Hormones can be very powerful in determining whether you burn fat or store fat. INSULIN is viewed as the body's fat storage hormone. It is secreted by the pancreas in response to elevated blood sugar (glucose) levels. This is primarily from ingesting excessive carbs in a meal. Increased levels of insulin force your body to burn glucose for energy, and store any excess away as glycogen or fat. You CANNOT effectively burn fat with elevated levels of insulin. Even if you exercise like wild. Besides not burning fat, elevated insulin can cause blood sugar concentrations to drop too low. This can result in a temporary hypoglycemia. Symptoms range from mood swings, to low energy, loss of concentration, muscle cramping, uncontrollable hunger, sugar and carb craving. Now, on the flip side, if you greatly restrict your carb intake your brain gets a little testy. The brain requires a constant steady stream of glucose for fuel. If it does not get an adequate supply of carbs, your body uses its available glucose and glycogen stores. Then it turns to fat and muscle mass to supply energy, producing an abnormal metabolic response called ketosis. Ketosis alters the enzymes in fat cells. Ketosis causes muscle mass to be sacrificed and broken back down into amino acids to be converted directly into glucose for the brain. The loss of muscle mass means the loss of fat burning sites. Thus less fat will be burned. It is easy to understand then why 98% of all low-carb and high-pro diets fail. The followers of those methods usually gain back any weight they may have lost and usually more than they lost to begin with.

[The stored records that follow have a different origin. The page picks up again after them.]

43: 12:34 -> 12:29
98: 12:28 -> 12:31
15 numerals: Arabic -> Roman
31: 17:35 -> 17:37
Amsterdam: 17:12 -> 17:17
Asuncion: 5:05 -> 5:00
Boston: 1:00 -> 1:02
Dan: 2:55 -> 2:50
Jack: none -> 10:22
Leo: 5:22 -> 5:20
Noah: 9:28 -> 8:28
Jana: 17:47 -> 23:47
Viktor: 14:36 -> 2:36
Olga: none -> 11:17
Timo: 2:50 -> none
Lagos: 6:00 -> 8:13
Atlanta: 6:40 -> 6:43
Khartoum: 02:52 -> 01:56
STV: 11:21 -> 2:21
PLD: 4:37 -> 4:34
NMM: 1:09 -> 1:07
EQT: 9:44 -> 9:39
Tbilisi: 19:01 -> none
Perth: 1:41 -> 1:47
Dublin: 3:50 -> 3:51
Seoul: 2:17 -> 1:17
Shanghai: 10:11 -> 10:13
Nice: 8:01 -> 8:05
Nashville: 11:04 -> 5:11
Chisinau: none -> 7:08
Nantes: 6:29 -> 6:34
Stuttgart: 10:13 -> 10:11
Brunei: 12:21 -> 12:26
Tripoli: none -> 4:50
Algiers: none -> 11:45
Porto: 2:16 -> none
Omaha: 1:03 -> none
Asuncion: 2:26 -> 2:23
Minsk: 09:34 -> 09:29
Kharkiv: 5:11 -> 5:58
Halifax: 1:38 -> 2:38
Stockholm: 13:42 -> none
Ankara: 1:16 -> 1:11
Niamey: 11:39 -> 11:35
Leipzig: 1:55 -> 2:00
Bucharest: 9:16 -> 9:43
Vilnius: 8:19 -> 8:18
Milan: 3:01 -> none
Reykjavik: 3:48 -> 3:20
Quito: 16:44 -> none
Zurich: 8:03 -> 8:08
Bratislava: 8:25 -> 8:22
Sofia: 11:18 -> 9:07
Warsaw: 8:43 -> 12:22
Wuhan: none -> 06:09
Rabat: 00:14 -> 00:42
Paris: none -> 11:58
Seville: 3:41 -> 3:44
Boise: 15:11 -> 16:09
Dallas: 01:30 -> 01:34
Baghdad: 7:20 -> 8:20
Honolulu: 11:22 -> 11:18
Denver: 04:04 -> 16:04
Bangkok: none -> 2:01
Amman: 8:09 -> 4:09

Glucagon is considered the fat-burning hormone. It is stimulated by the pancreas in response to intake of protein. It's main job is to maintain stable blood sugar levels in your body. It does this by activating and releasing stored body fat so it can be burned for energy.
THE GOLDEN KEY TO BE RID OF UNWANTED FAT
A moderate amount of carbs, pro, fat helps keep blood sugar balanced. Fat slows down the absorption and digestion of the carbs, providing a steady, ongoing supply of glucose which keeps the fat storage hormone insulin low. Protein in a meal stimulates the release of the fat-burning hormone, glucagon, thereby maximizing your ability to burn stored body fat for energy.